Search the data for the word "schon" and copy every line that contains it.

(Saved data entries)
Start of Block

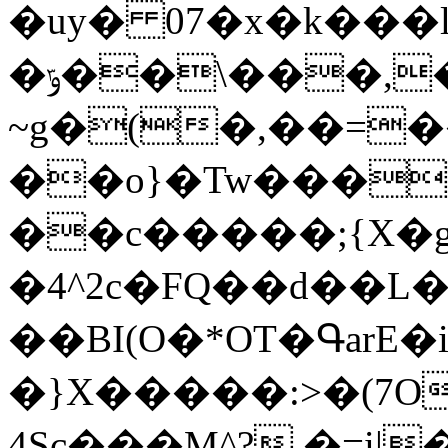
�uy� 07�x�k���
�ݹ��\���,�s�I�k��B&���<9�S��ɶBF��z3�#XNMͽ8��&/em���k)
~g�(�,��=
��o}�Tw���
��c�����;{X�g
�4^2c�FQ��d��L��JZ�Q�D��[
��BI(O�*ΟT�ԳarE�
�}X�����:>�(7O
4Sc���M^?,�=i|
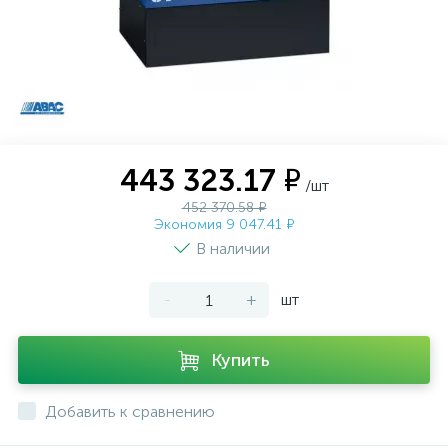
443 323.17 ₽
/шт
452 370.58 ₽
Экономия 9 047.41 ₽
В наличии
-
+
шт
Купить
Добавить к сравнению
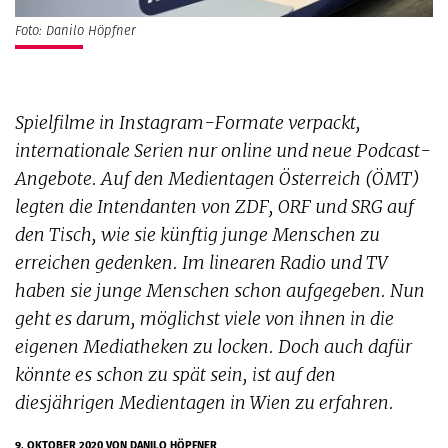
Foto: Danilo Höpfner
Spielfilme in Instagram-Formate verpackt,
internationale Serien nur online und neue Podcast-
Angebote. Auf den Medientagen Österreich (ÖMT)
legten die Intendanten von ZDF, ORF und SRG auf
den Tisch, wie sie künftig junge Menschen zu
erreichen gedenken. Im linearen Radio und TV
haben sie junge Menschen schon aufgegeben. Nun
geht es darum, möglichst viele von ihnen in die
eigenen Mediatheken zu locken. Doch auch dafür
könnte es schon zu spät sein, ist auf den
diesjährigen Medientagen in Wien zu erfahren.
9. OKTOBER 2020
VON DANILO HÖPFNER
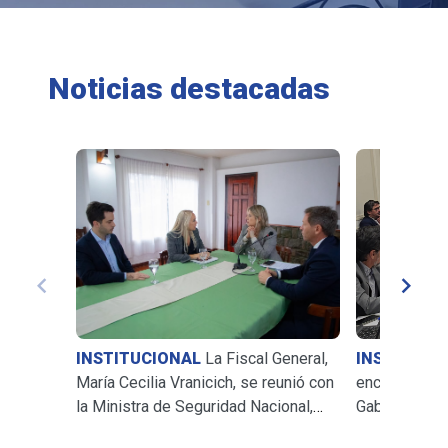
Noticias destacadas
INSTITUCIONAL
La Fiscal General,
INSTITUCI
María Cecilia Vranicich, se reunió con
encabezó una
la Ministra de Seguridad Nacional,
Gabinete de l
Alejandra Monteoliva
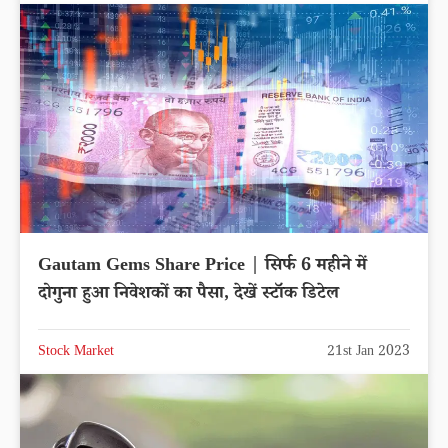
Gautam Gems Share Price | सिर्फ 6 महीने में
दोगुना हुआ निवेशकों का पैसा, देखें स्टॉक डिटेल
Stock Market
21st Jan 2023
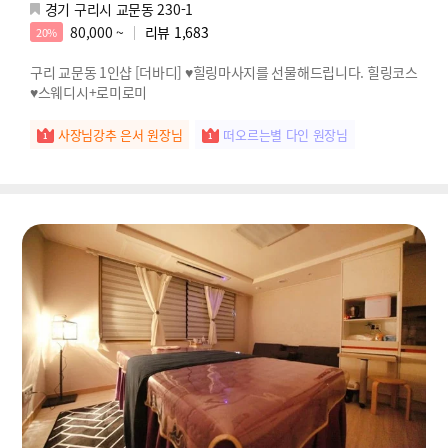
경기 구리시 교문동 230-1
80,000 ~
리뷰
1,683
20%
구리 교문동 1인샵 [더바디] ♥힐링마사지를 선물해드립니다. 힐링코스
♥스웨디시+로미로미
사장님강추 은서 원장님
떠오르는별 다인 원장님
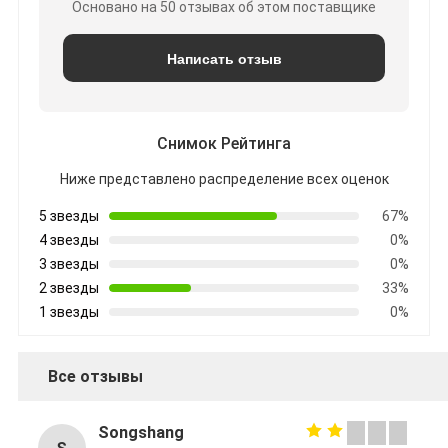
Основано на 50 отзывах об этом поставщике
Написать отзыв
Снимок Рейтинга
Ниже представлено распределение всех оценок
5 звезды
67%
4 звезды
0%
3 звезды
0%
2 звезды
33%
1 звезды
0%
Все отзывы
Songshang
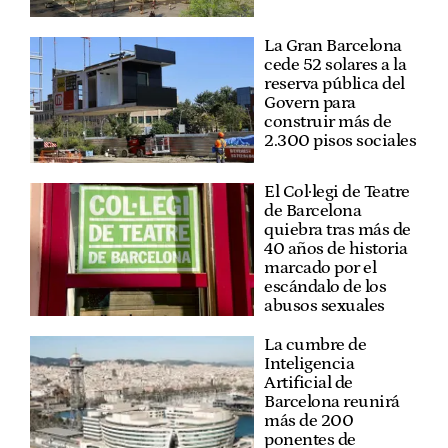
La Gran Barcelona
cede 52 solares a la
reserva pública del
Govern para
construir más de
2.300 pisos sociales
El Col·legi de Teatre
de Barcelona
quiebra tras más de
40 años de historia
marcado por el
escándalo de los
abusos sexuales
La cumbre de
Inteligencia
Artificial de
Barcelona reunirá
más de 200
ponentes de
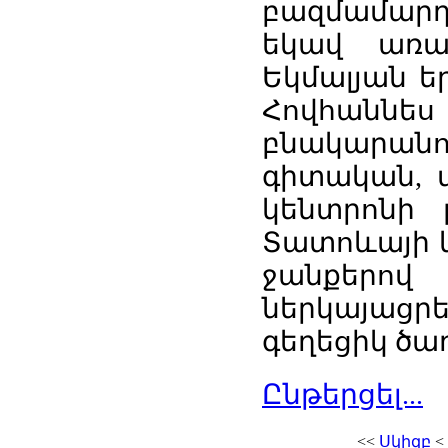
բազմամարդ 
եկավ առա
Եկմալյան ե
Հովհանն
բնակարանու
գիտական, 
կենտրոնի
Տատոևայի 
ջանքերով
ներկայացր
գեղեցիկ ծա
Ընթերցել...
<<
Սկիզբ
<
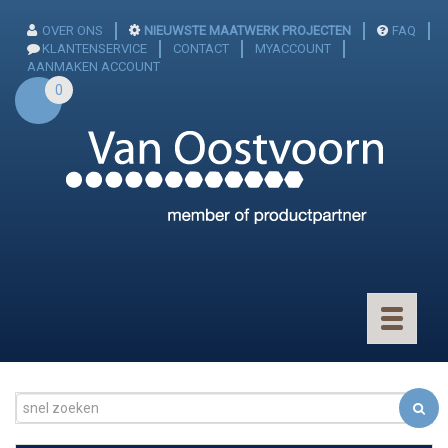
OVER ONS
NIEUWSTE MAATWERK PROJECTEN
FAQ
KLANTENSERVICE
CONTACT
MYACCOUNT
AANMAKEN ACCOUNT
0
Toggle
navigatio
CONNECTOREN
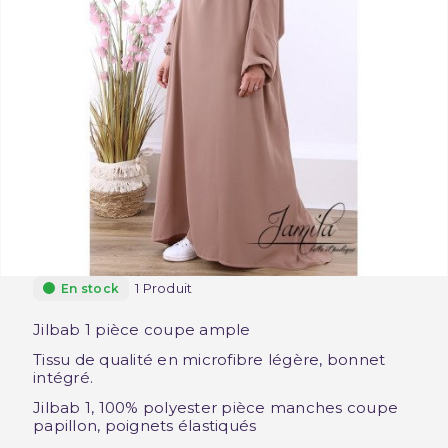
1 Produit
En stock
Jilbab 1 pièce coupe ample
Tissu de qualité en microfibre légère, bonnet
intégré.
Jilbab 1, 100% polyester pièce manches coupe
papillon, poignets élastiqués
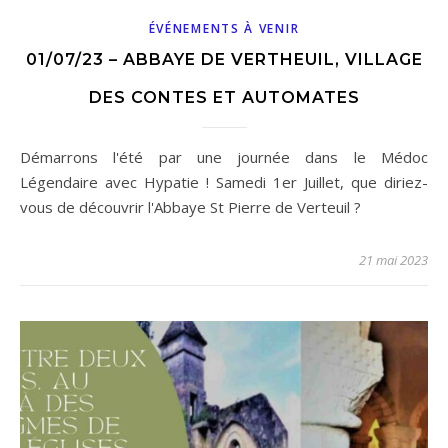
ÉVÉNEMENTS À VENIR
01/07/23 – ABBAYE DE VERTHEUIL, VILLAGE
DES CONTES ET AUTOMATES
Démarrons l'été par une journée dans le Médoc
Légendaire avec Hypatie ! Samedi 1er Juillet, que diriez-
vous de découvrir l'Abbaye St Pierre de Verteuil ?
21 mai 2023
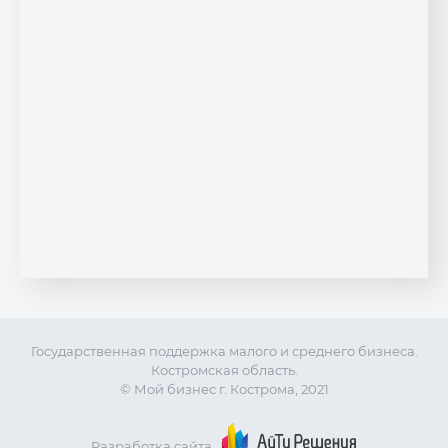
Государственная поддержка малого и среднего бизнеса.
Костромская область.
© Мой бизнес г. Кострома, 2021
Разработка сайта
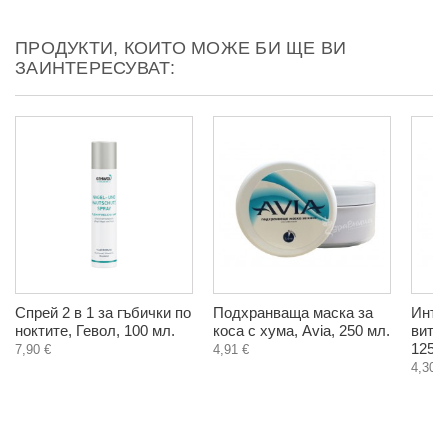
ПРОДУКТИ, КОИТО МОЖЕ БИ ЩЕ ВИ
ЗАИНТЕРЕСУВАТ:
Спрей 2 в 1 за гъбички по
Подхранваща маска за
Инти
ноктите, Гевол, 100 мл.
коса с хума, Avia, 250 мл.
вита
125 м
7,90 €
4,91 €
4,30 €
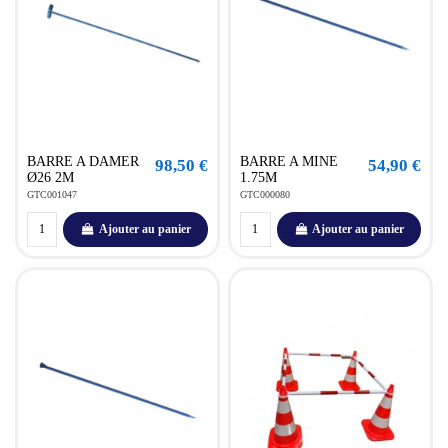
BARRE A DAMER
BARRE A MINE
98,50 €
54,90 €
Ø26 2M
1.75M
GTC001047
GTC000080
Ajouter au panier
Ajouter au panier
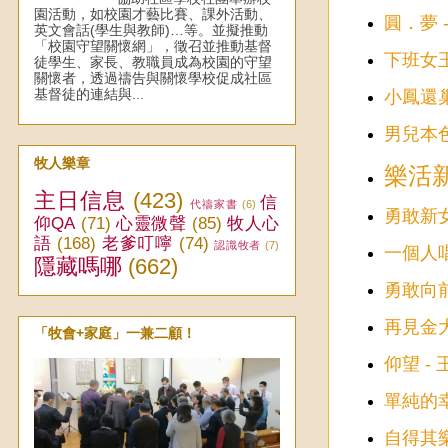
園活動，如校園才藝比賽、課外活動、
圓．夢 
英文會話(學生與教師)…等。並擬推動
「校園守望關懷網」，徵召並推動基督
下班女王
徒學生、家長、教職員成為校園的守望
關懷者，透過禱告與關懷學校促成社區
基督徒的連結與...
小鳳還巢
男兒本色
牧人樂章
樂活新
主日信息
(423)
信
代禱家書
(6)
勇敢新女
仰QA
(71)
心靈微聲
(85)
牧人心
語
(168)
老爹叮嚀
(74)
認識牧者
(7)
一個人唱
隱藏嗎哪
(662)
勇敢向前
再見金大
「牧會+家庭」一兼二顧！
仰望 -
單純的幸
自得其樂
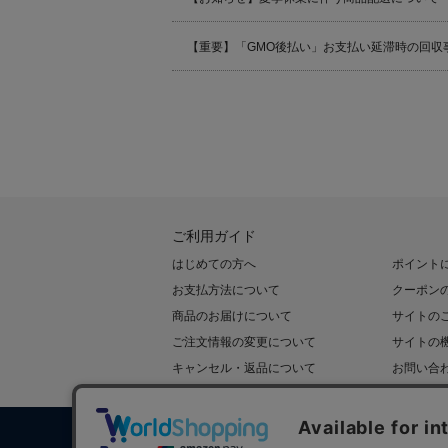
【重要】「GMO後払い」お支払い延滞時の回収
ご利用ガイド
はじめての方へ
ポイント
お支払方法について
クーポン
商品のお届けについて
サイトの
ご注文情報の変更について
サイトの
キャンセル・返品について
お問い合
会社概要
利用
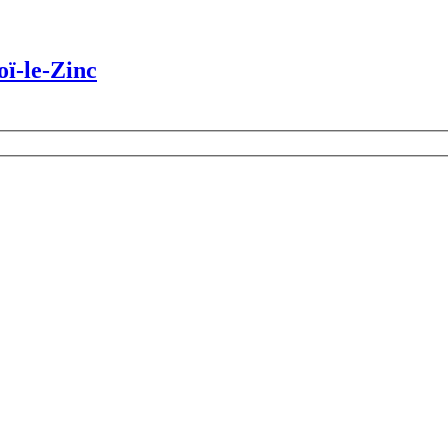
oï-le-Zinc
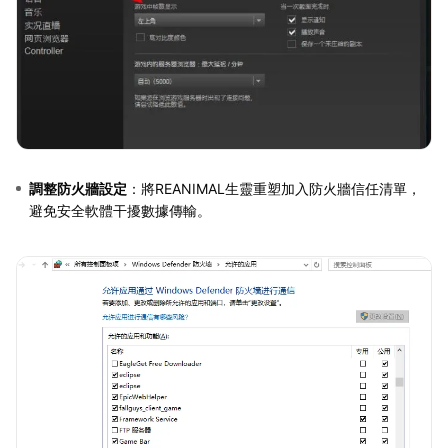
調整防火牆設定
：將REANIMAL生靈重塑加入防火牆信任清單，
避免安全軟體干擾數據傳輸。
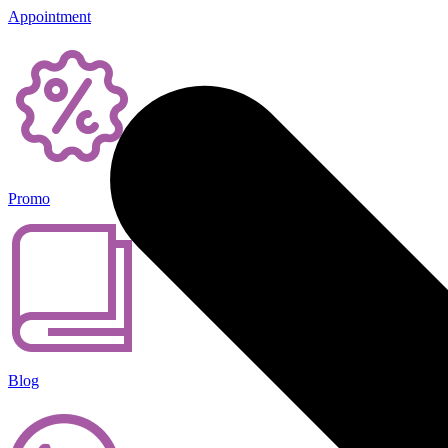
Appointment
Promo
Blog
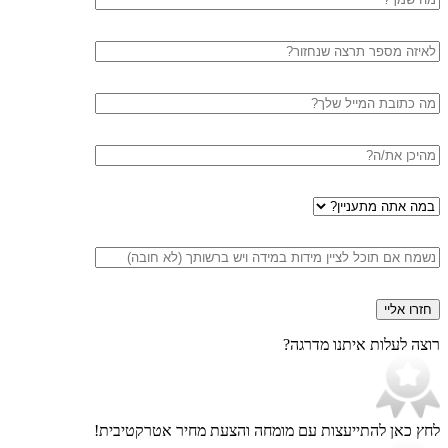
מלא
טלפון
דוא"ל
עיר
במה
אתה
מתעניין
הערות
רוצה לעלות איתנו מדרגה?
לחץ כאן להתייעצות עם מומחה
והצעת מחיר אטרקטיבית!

End of Block

> ANSWER SECTION
haben sie junge Menschen schon aufgegeben. Nun
könnte es schon zu spät sein, ist auf den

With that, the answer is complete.